An example of this is shown below. Columns A and B of the example spreadsheet both contain numeric values and the Paste Special command is used to subtract the values in column A from the values in column B. This is done by copying column A, selecting column B, and then selecting 'Paste Special', with the Subtract option.
|Before Paste Special Subtract||Paste Special Subtract Result|
Note that, in the above example, instead of subtracting every cell of column A from column B, we could have subtracted a single cell of column A from every cell of column B. To do this, simply copy a single cell to start with, instead of a range of cells. Then, as in the example above, select column B and then select the Paste Special→Subtract option.
Copy Using CTRL-D or CTRL-R
Another convenient way to copy the values from one (or more) cells into adjacent cells is to use the CTRL-D or CTRL-R shortcuts.
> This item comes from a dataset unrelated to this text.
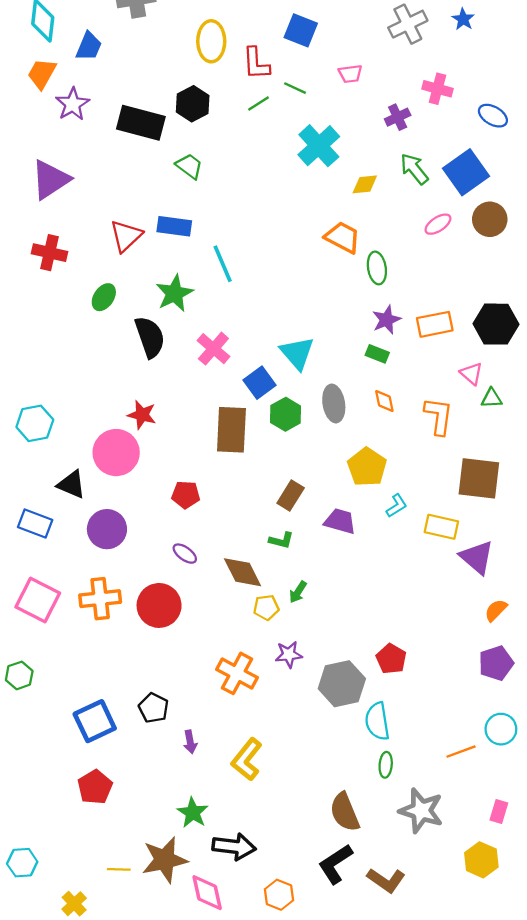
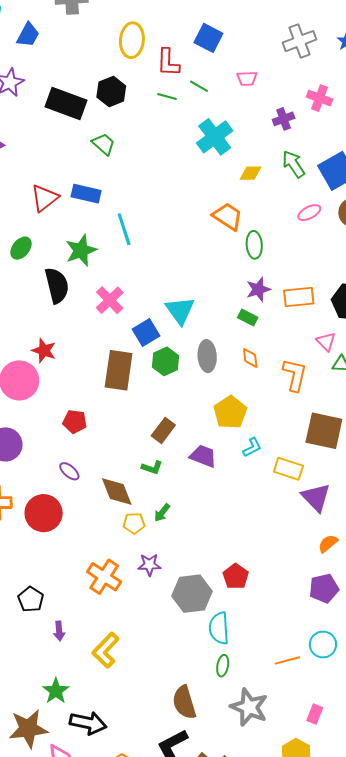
green line: (259, 104) -> (167, 96), turned 42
The CTRL-D shortcut copies the contents of a cell or row into the cell(s) below. There are two ways in which this shortcut works:
If you select one or more cells in a single row and press CTRL-D (i.e. press the CTRL key and, while keeping this pressed down, press the d key), the contents from the row above the selected row are copied into the selected row.
pressing CTRL-D copies the contents of cells A1-C1 into cells A2-C2
If you select cells in more than one row and press CTRL-D, the contents from the cells in the top row of the selected range are copied down to all the other rows in the selected range.
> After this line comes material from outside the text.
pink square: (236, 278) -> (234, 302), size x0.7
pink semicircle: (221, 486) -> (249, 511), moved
pressing CTRL-D copies the contents of cells A1-C1 into cells A2-C4
The CTRL-R shortcut copies the contents of a cell or column into the cell(s) to the right. Again, there are two ways in which this shortcut works:
If you select one or more cells in a single column and press CTRL-R (i.e. press the CTRL key and, while keeping this pressed down, press the r key), the contents from the row to the left of the selected column are copied into the selected column.
pressing CTRL-R copies the contents of cells A1-A3 into cells B1-B3.
If you select cells in more than one column and press CTRL-R, the contents from the cells in the leftmost column of the selected range are copied across to all the other columns in the selected range.
pressing CTRL-R copies the contents of cells A1-A3 into cells B1-D3
Copy a Worksheet
Finally, it is worth mentioning how to duplicate a worksheet in Excel. To do this:
- Right-click with mouse on the tab at the bottom of the worksheet and select the option Move or Copy ...
- Tick the Create a copy box and click OK.